A Note from the Rector – 10/13/19

This is a special Sunday.  I know I’ve written that before, but really: this is a special Sunday.  Today we are honored to welcome our Mother parish, Holy Apostles and the Mediator for a special shared Eucharist AND we are honored to welcome Madeleine Diana Fleckser into Christ’s one, holy, catholic, and apostolic Church through the Sacrament of baptism.  Each of these two events are exciting and wonderful in their own right, but they are also integrally connected.  Our history reveals part of this connection.


In 1868, the vestry and rector of the Church of the Holy Trinity, Rittenhouse Square decided to establish a mission church to serve the growing post-Civil War population of southwest Philadelphia.  They partnered with Church of the Mediator in Philadelphia. The church that grew from that partnership was Church of the Holy Apostles, first located on 21st & Christian streets.  By the early 20th century, Church of the Holy Apostles became the largest parish in the Episcopal Diocese of Pennsylvania.  In the early years of the 1900s there were 5,000 children enrolled in the weekly Sunday School. Around this time, Church of the Mediator and Holy Apostles decided to partner, and a new building, Chapel of the Mediator, was built on 51st and Spruce streets in West Philadelphia in 1919.  The establishment of this chapel reflected the congregation’s movement from south to west Philadelphia.  As this migration increased after the First World War, the Chapel of the Mediator flourished, while the congregation which met at the original Holy Apostles diminished. 
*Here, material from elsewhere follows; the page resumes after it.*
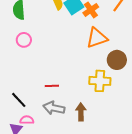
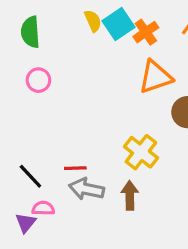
yellow cross: (100, 81) -> (141, 152), moved, turned 35
red line: (52, 86) -> (75, 168), moved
In 1944, the original Holy Apostles building was sold and the parish was consolidated in West Philadelphia.  The church was renamed Holy Apostles and the Mediator. In 1950, Holy Apostles and Mediator established the Chapel of the Holy Apostles in Penn Wynne.  This reflects the fact that many members of the congregation were moving farther and farther west into the suburbs, a movement that has been dubbed “white flight.” 
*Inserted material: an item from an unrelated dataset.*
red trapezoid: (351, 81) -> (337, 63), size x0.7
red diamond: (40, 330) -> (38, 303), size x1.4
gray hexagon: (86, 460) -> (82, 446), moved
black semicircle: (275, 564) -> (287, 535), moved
The funds from the sale of the original building on 21st and Christian streets were used to buy this property and build the parish hall.  Throughout the 50s, Holy Apostles and the Mediator raised money to build our church building, while financially sustaining this new congregation and ensuring that its first priests, Robert Bauer and John Kolb were paid.  When the church was built in 1959, the furniture from the original Holy Apostles in South Philadelphia was installed here: the altar and reredos (the wood panel behind the altar), the pulpit, the lectern, and the baptismal font.  Thus, Holy Apostles and the Mediator is responsible for the holy physical objects that shape our worship of God here in Penn Wynne every week.  
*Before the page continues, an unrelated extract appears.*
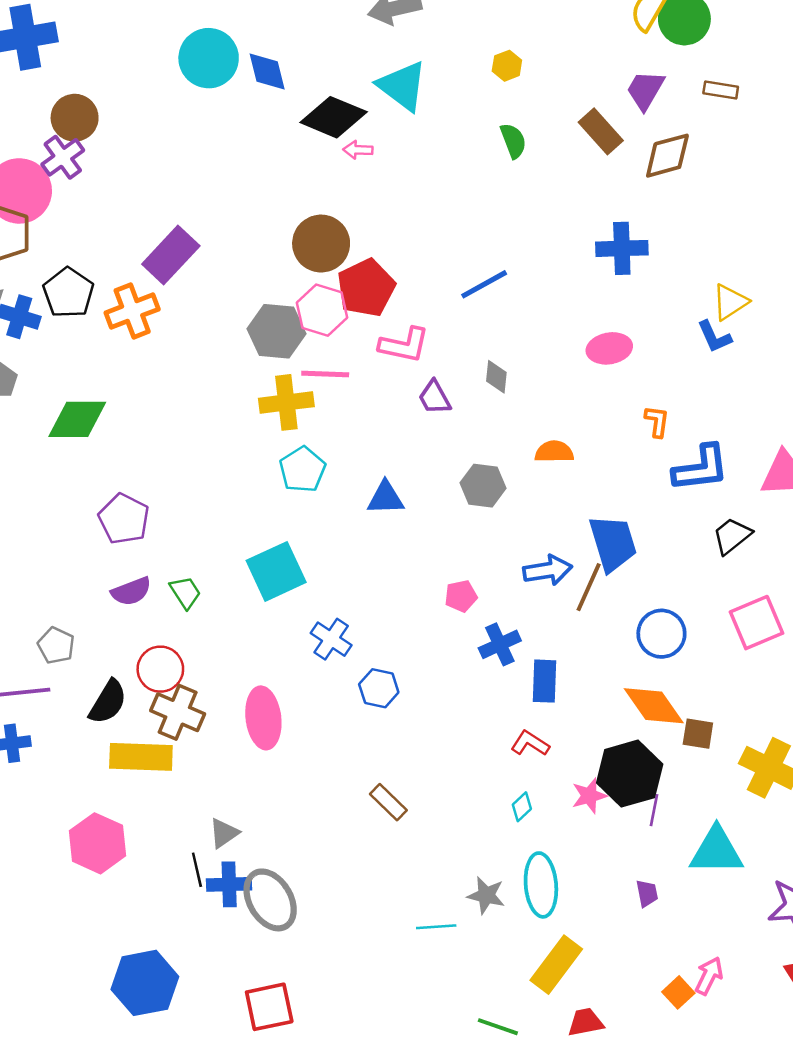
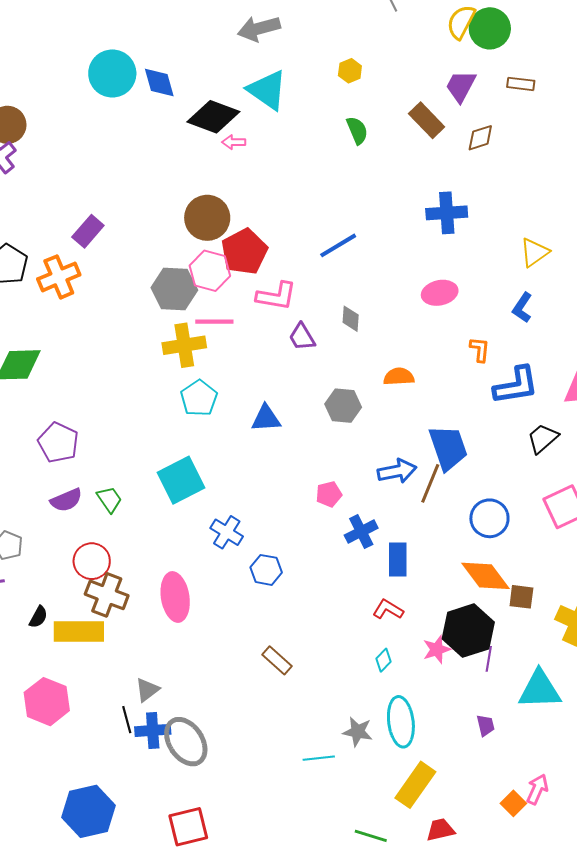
brown diamond: (667, 156) -> (480, 138), size x0.7
purple rectangle: (171, 255) -> (88, 231), size x0.7
blue L-shape: (714, 337) -> (522, 308), moved, turned 60
black semicircle: (108, 702) -> (38, 617), moved, size x0.6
The font that baby Maddie will be baptized in this morning was originally given to the church in 1896 by George C. Thomas, who was, along with his wife, the primary benefactor to Holy Apostles in all of its incarnations.  Over more than a century, hundreds, if not thousands, of people have been baptized in this very font. That means something. Baptism is a spiritual and mystical tie which binds every Christian in every time and every place to each other and to Christ.  This baptismal font is a tangible, physical link between what has ultimately become Church of the Holy Apostles, Penn Wynne and Holy Apostles and the Mediator. It is a physical reminder that our histories and destinies in Christ are bound up with each other.  We are because they are, and this font reminds us of the debt of gratitude that we owe our Mother congregation, whose generosity benefits us every Sunday and especially on Sundays like this.  Hopefully this baptismal font will serve today as a symbol of our friendship, our mutual love for each other, and the joy we share in worshipping our God together as sisters and brothers.